Extracted records
____________________
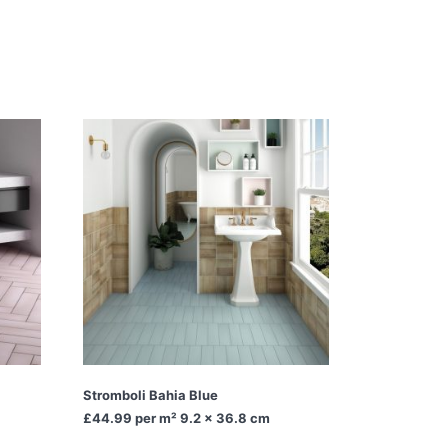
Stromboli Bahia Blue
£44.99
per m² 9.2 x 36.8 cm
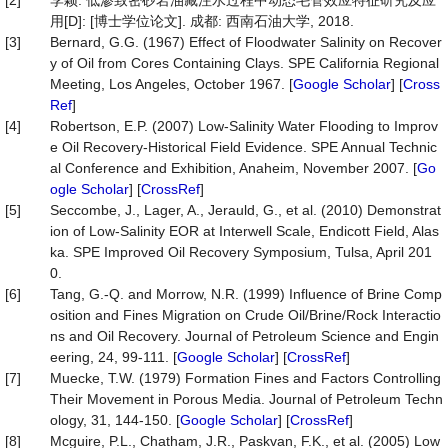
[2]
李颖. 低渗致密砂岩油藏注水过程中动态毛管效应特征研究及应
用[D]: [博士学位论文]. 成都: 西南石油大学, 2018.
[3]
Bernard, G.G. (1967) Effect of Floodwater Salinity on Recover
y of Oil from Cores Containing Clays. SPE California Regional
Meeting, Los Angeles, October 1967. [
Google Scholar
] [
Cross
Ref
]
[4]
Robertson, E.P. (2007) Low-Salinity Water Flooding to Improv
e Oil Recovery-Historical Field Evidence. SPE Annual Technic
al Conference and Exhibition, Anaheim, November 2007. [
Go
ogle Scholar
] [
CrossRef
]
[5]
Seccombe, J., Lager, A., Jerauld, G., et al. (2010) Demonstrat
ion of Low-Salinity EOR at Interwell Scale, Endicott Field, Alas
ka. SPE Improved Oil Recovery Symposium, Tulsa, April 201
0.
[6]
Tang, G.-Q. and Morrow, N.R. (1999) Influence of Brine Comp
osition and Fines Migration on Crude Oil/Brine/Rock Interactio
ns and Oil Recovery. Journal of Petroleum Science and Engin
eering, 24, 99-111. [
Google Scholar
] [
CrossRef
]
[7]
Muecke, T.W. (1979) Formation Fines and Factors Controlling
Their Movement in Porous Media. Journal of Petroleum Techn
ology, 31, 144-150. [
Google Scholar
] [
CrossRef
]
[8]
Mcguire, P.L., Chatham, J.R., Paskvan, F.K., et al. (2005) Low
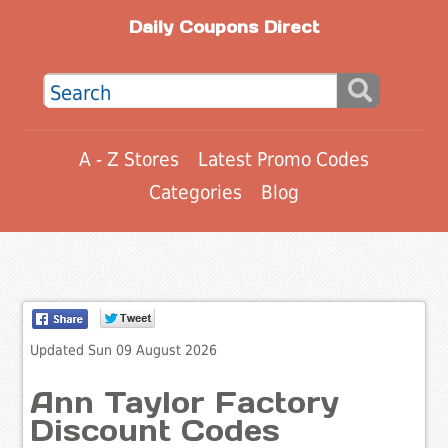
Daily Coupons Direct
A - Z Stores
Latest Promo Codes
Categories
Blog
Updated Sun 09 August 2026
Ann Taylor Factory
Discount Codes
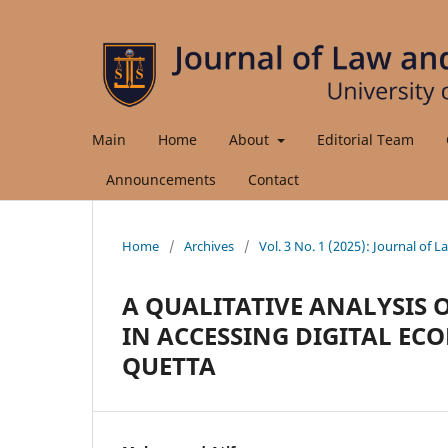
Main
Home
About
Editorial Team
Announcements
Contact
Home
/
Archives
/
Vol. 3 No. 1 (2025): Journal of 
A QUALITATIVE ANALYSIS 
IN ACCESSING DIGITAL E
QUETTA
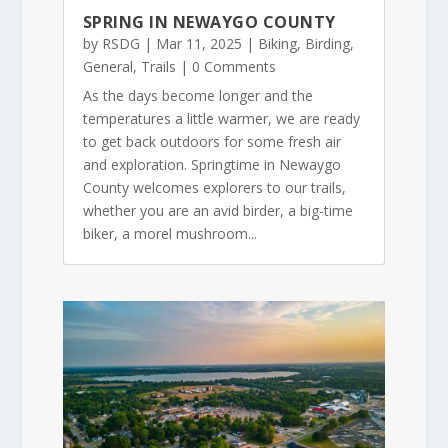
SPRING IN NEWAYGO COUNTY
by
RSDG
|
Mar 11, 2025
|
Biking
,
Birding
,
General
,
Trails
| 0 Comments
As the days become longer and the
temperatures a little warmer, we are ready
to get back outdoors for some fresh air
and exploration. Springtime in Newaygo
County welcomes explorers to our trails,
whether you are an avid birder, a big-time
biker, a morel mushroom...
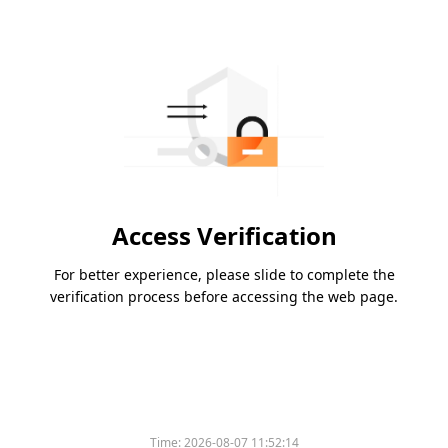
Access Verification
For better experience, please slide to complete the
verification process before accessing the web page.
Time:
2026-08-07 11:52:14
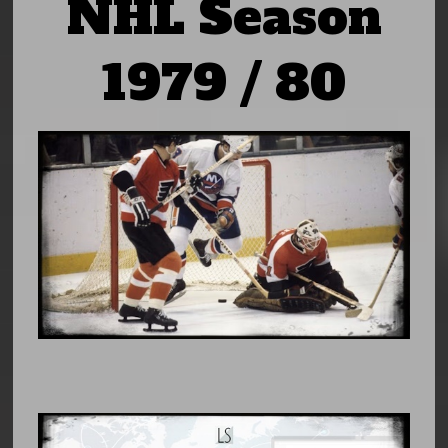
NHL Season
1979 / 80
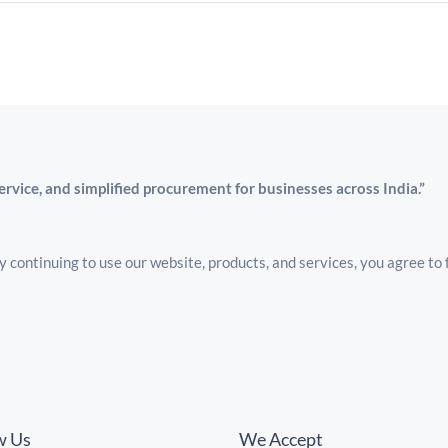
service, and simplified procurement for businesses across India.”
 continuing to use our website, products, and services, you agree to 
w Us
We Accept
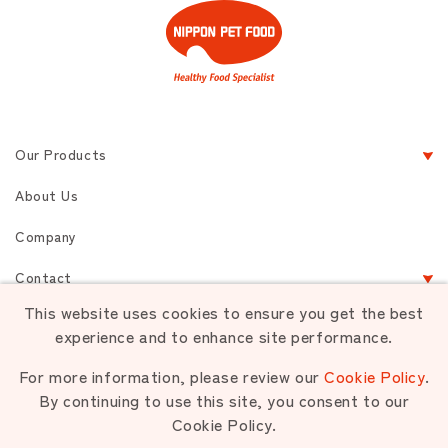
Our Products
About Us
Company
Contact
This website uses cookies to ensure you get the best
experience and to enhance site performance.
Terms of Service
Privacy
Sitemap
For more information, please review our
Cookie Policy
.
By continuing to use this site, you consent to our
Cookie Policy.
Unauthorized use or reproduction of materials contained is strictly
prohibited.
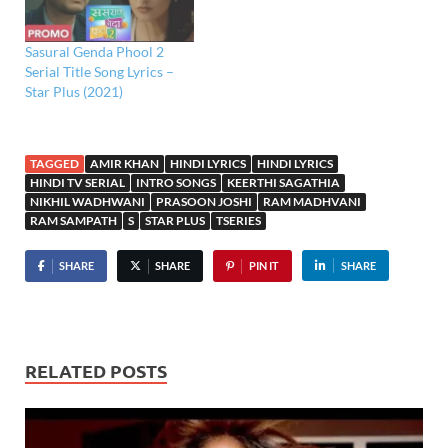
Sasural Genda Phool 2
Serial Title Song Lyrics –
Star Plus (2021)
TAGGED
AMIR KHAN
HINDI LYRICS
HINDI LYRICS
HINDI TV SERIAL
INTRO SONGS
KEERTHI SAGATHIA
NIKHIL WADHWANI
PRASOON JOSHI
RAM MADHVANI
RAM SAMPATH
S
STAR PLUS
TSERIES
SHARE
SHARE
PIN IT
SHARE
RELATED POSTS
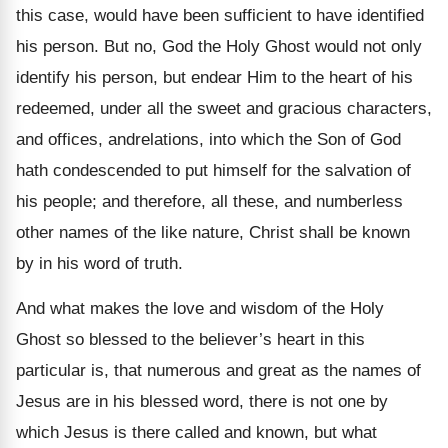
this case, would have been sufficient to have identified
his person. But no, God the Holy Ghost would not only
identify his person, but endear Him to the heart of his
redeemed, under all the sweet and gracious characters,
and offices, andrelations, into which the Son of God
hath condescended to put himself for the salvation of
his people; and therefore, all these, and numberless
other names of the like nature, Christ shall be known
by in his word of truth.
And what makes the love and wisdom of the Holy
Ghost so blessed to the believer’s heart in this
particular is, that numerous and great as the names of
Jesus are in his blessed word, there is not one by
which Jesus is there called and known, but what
____________________
What needs to be done
Leaving the pictures out, output each line of the listing exactly.

Reply
Stromboli Bahia Blue
£44.99
per m² 9.2 x 36.8 cm
[2]
李颖. 低渗致密砂岩油藏注水过程中动态毛管效应特征研究及应
用[D]: [博士学位论文]. 成都: 西南石油大学, 2018.
[3]
Bernard, G.G. (1967) Effect of Floodwater Salinity on Recover
y of Oil from Cores Containing Clays. SPE California Regional
Meeting, Los Angeles, October 1967. [
Google Scholar
] [
Cross
Ref
]
[4]
Robertson, E.P. (2007) Low-Salinity Water Flooding to Improv
e Oil Recovery-Historical Field Evidence. SPE Annual Technic
al Conference and Exhibition, Anaheim, November 2007. [
Go
ogle Scholar
] [
CrossRef
]
[5]
Seccombe, J., Lager, A., Jerauld, G., et al. (2010) Demonstrat
ion of Low-Salinity EOR at Interwell Scale, Endicott Field, Alas
ka. SPE Improved Oil Recovery Symposium, Tulsa, April 201
0.
[6]
Tang, G.-Q. and Morrow, N.R. (1999) Influence of Brine Comp
osition and Fines Migration on Crude Oil/Brine/Rock Interactio
ns and Oil Recovery. Journal of Petroleum Science and Engin
eering, 24, 99-111. [
Google Scholar
] [
CrossRef
]
[7]
Muecke, T.W. (1979) Formation Fines and Factors Controlling
Their Movement in Porous Media. Journal of Petroleum Techn
ology, 31, 144-150. [
Google Scholar
] [
CrossRef
]
[8]
Mcguire, P.L., Chatham, J.R., Paskvan, F.K., et al. (2005) Low
Daily Coupons Direct
A - Z Stores
Latest Promo Codes
Categories
Blog
Updated Sun 09 August 2026
Ann Taylor Factory
Discount Codes
Main
Home
About
Editorial Team
Announcements
Contact
Home
/
Archives
/
Vol. 3 No. 1 (2025): Journal of 
A QUALITATIVE ANALYSIS 
IN ACCESSING DIGITAL E
QUETTA
SPRING IN NEWAYGO COUNTY
by
RSDG
|
Mar 11, 2025
|
Biking
,
Birding
,
General
,
Trails
| 0 Comments
As the days become longer and the
temperatures a little warmer, we are ready
to get back outdoors for some fresh air
and exploration. Springtime in Newaygo
County welcomes explorers to our trails,
whether you are an avid birder, a big-time
biker, a morel mushroom...
Access Verification
For better experience, please slide to complete the
verification process before accessing the web page.
Time:
2026-08-07 11:52:14
NHL Season
1979 / 80
service, and simplified procurement for businesses across India.”
 continuing to use our website, products, and services, you agree to 
w Us
We Accept
Our Products
About Us
Company
Contact
This website uses cookies to ensure you get the best
experience and to enhance site performance.
Terms of Service
Privacy
Sitemap
For more information, please review our
Cookie Policy
.
By continuing to use this site, you consent to our
Cookie Policy.
Unauthorized use or reproduction of materials contained is strictly
prohibited.
Sasural Genda Phool 2
Serial Title Song Lyrics –
Star Plus (2021)
TAGGED
AMIR KHAN
HINDI LYRICS
HINDI LYRICS
HINDI TV SERIAL
INTRO SONGS
KEERTHI SAGATHIA
NIKHIL WADHWANI
PRASOON JOSHI
RAM MADHVANI
RAM SAMPATH
S
STAR PLUS
TSERIES
SHARE
SHARE
PIN IT
SHARE
RELATED POSTS
this case, would have been sufficient to have identified
his person. But no, God the Holy Ghost would not only
identify his person, but endear Him to the heart of his
redeemed, under all the sweet and gracious characters,
and offices, andrelations, into which the Son of God
hath condescended to put himself for the salvation of
his people; and therefore, all these, and numberless
other names of the like nature, Christ shall be known
by in his word of truth.
And what makes the love and wisdom of the Holy
Ghost so blessed to the believer’s heart in this
particular is, that numerous and great as the names of
Jesus are in his blessed word, there is not one by
which Jesus is there called and known, but what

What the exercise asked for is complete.